Urged to change the grades, the teacher refused. She insisted the kids had cheated. She had cautioned them about verbatim copying, she said, and they knew better. Unfortunately, she had nothing in writing. Ordered to change the grade, she still refused. Then the Headmistress dismissed the teacher for "insubordination."  Since the Academy's teacher's contracts gave management carte blanche, there was no appeal.

Who Is Vulnerable?

Instructors have frontline responsibility for defining plagiarism. Sometimes when they don't do it, no one will. But without administrative backing they can't make their definition stick. Organizational support is more likely if the teacher has established a clear-cut written policy -- particularly when some respected authority backs it. Still there are no guarantees. When administrators are more interested in pleasing parents than supporting instructors, teachers can still be left twisting slowly in the wind.

Administrators also risk a lap full of trouble if their school fails to define plagiarism in writing. Even when such cheating is obvious, resourceful parents, or any competent attorney, can be relied on to demand to know where plagiarism is spelled out and how this definition is communicated to students. If there is any definitional wiggle room, everyone in authority is vulnerable. And that is an unenviable position in our litigious society.

The full text of Preventing Plagiarism and Cheating has been reissued. It can be accessed via this link.

Other topics covered in the whole text are

The First Rule

The first rule in dealing with plagiarism, then, is to develop and publish a ...

A dictionary definition is better than mere assertion. Remember, though, dictionaries typically lack vital details. Here are three examples.

Webster's New Universal Unabridged Dictionary, 2nd edition, defines plagiarism as, "to take and pass off as one's own (the ideas, writings, etc. of another)."

The Oxford English Dictionary, Vol.
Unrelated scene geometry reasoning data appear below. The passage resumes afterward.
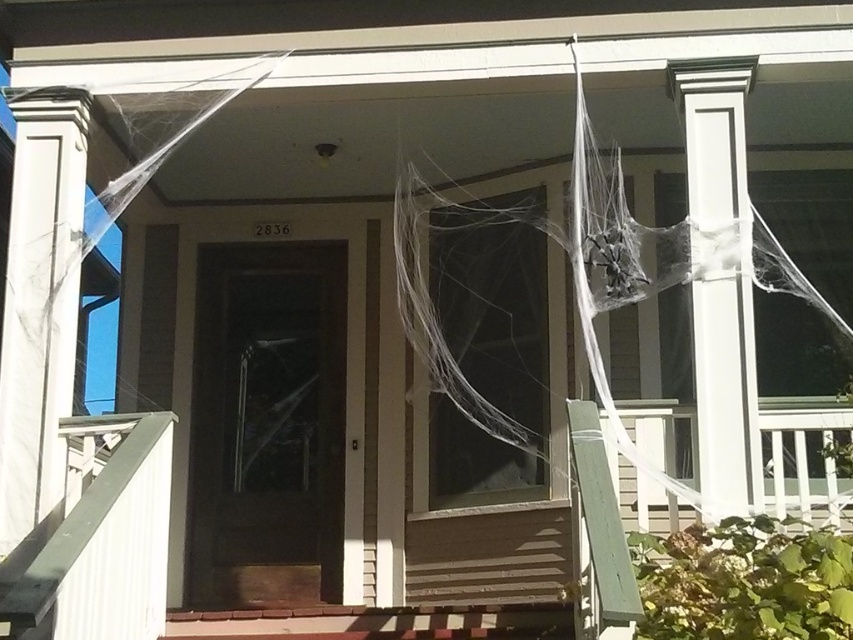 Is dark wood screen door at center above white smooth column at left?

No, dark wood screen door at center is not above white smooth column at left.

Is point (343, 426) behind point (48, 432)?

Yes, point (343, 426) is farther from viewer.

At what (x,y) coordinates should I click in order to perform the action: click on dark wood screen door at center. Please return your answer as a coordinate pair (x, y). Looking at the image, I should click on (267, 426).

How distant is dark wood screen door at center from translucent white spider web at center?

The distance of dark wood screen door at center from translucent white spider web at center is 1.31 meters.

Between point (283, 296) and point (573, 80), which one is positioned behind?

The point (283, 296) is more distant.

Which is in front, point (231, 332) or point (804, 285)?

Point (804, 285) is more forward.

Locate an element on the screen. The height and width of the screenshot is (640, 853). dark wood screen door at center is located at coordinates (267, 426).

Does point (672, 276) lie behind point (44, 406)?

That is True.

What do you see at coordinates (596, 284) in the screenshot?
I see `translucent white spider web at center` at bounding box center [596, 284].

This screenshot has width=853, height=640. What are the coordinates of `translucent white spider web at center` in the screenshot? It's located at (596, 284). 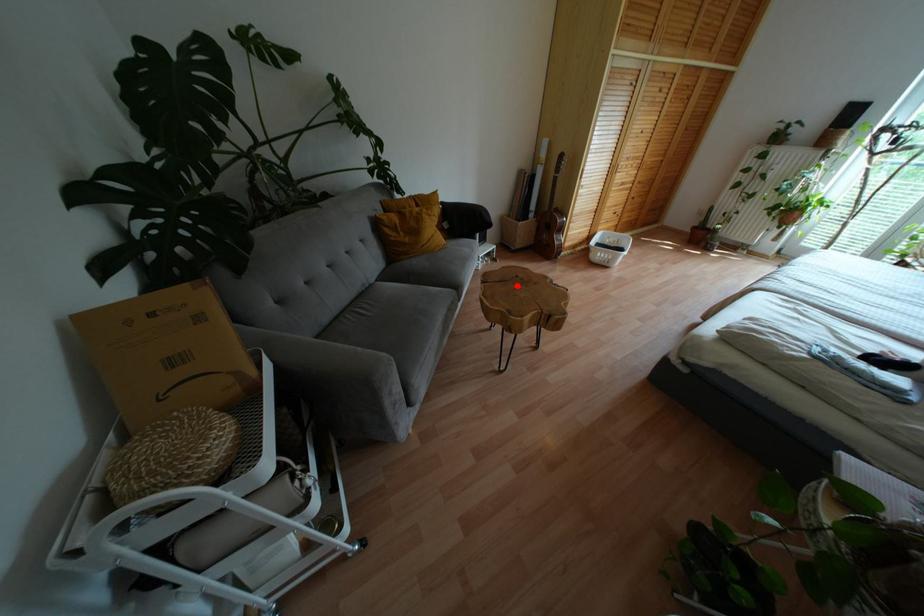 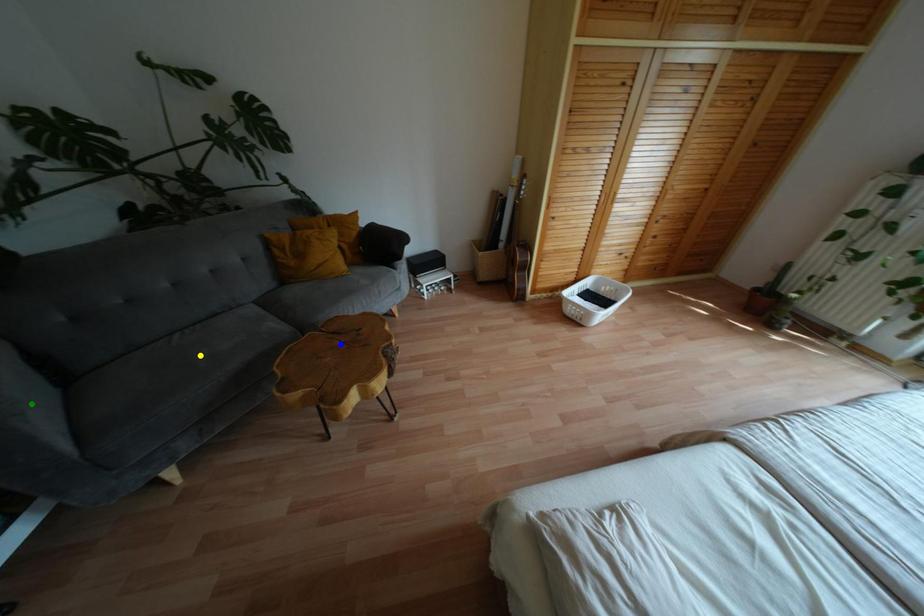 Question: I am providing you with two images of the same scene from different viewpoints. A red point is marked on the first image. You are given multiple points on the second image. Which spot in image 2 lines up with the point in image 1?

Choices:
 (A) blue point
 (B) green point
 (C) yellow point

Answer: (A) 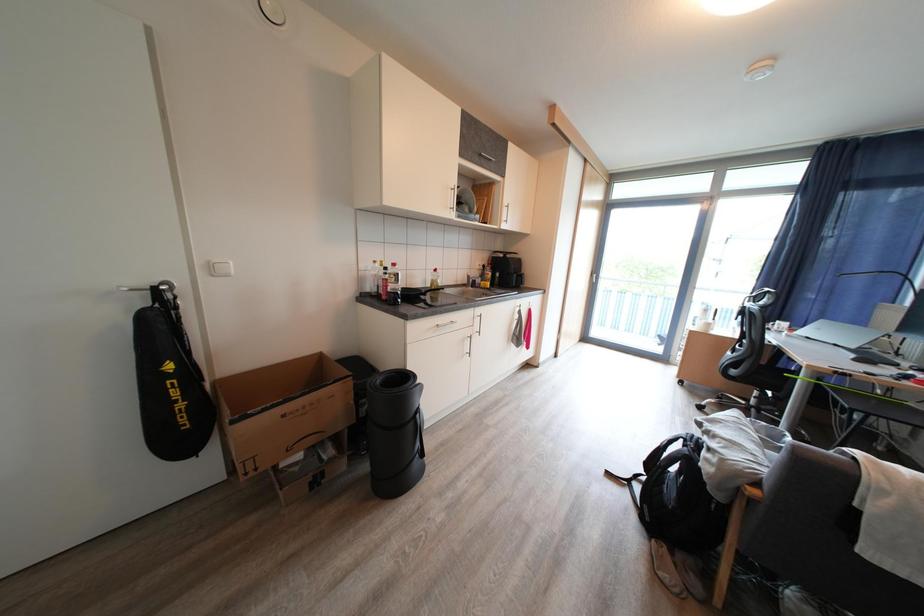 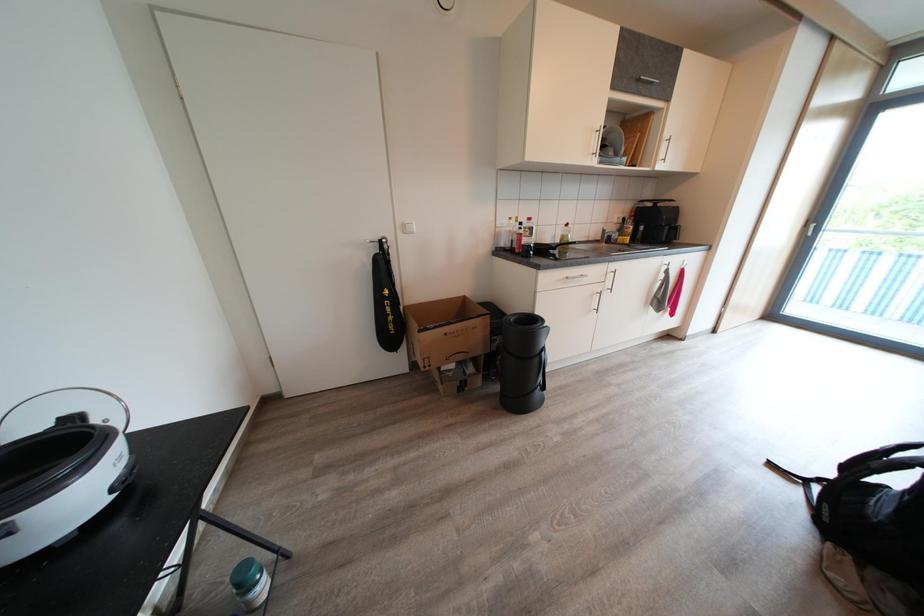 Question: In a continuous first-person perspective shot, in which direction is the camera moving?

Choices:
 (A) Left
 (B) Right
 (C) Forward
 (D) Backward

Answer: (D)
XI, Second Edition describes it this way, "the wrongful appropriation or purloining and publication as one's own, of the ideas, or the expression of the ideas (literary, artistic, musical, mechanical, etc.) of another."
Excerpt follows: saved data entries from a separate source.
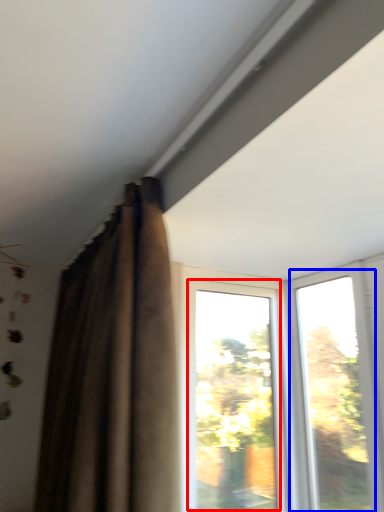 Question: Which point is further to the camera, window (highlighted by a red box) or window (highlighted by a blue box)?

Choices:
 (A) window
 (B) window

Answer: (A) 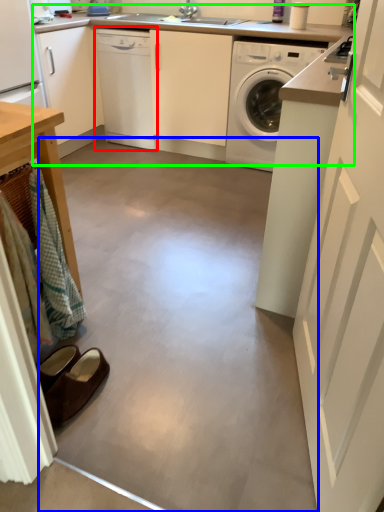 Question: Based on their relative distances, which object is farther from dishwasher (highlighted by a red box)? Choose from concrete (highlighted by a blue box) and counter top (highlighted by a green box).

Choices:
 (A) concrete
 (B) counter top

Answer: (A) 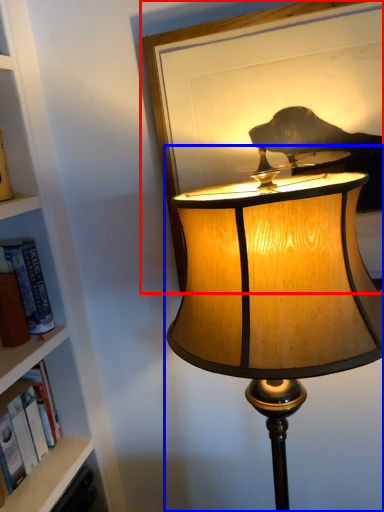 Question: Among these objects, which one is farthest to the camera, picture frame (highlighted by a red box) or lamp (highlighted by a blue box)?

Choices:
 (A) picture frame
 (B) lamp

Answer: (A) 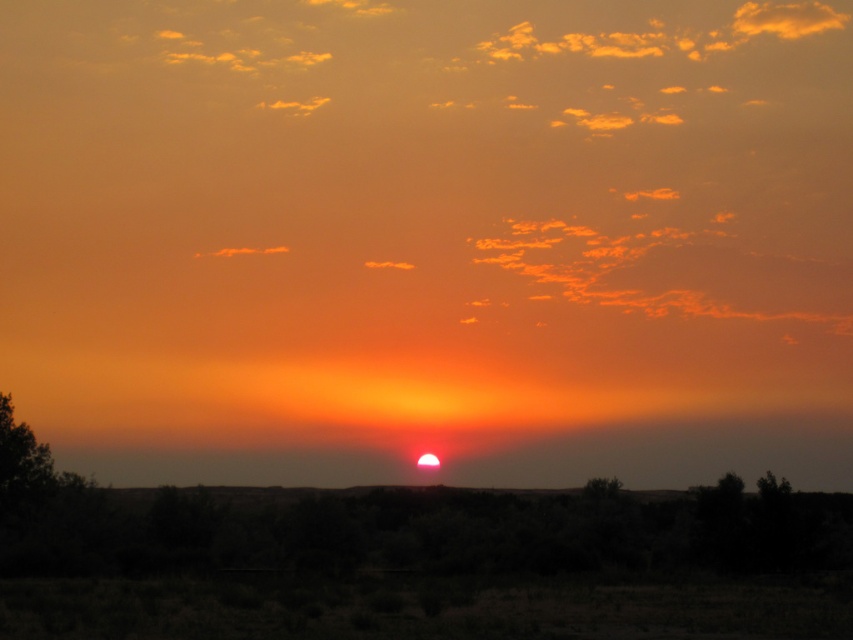 You are an artist trying to paint the sunset scene. You notice two green trees at the center of the image. Which tree is shorter between the green leafy tree at center and the green matte tree at center?

The green leafy tree at center is not as tall as the green matte tree at center, so the green leafy tree at center is shorter.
The Random House Dictionary of the English Language, unabridged edition, says that plagiarism is, "the appropriation or imitation of the language, ideas or thoughts of another author, and representation of their work as one's original work."

The problem with all three of these definitions is that key terms can be variously interpreted. ...


Style Manuals

Since dictionary definitions lack the specificity necessary to effectively combat plagiarism, instructors might better rely on discipline specific handbooks, such as the MLA Handbook for Writers of Research Papers or the Publication Manual of the American Psychological Association. ...

Two Alternatives

Sometimes schools write their own plagiarism definition. Done well, this is the ideal solution. Done poorly, such homegrown definitions are worse than useless.

There is an easy alternative. The Plagiarism Book, an inexpensive student workbook by Clabaugh & Rozycki (2001), fixes the limits of plagiarism and teaches students, step-by-step, how to avoid it. Adopt this text and plausible deniability is a thing of the past.



Dealing effectively with plagiarism requires definitional clarity and an accompanying published policy. Dictionaries offer minimal definitional help. Discipline specific style manuals are usually better, though they can still be inadequate. A homegrown definition, authoritatively referenced and fitted to the circumstances, is desirable. A specialized publication like The Plagiarism Book offers a solid alternative. In addition, an enforceable published plagiarism policy is always required. There is no safe substitute.